Which lines of the entries contain the string "Février"? Please find them and copy them.
*** Begin section ***
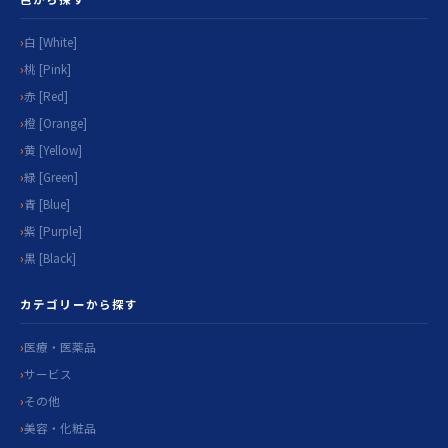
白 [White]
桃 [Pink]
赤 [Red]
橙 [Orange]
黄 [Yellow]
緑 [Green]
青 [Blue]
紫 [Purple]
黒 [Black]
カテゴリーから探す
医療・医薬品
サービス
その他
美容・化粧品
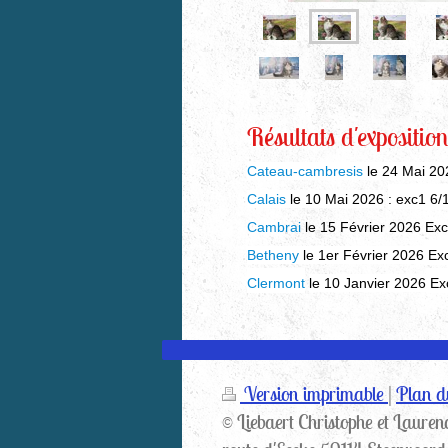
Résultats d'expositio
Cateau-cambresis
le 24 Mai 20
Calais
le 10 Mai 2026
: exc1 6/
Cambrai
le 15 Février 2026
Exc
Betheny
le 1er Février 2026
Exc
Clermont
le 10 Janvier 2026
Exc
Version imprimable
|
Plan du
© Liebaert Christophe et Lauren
*** End section ***
*** Begin section ***
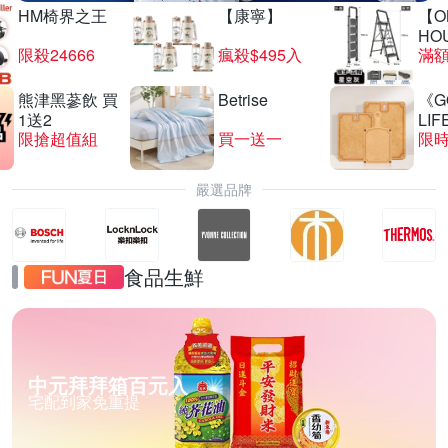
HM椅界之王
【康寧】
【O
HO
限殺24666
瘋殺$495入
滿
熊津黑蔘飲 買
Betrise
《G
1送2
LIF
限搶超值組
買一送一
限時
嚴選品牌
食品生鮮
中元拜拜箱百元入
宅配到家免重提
*** End section ***
ANSWER BOX =>
le 15 Février 2026
le 1er Février 2026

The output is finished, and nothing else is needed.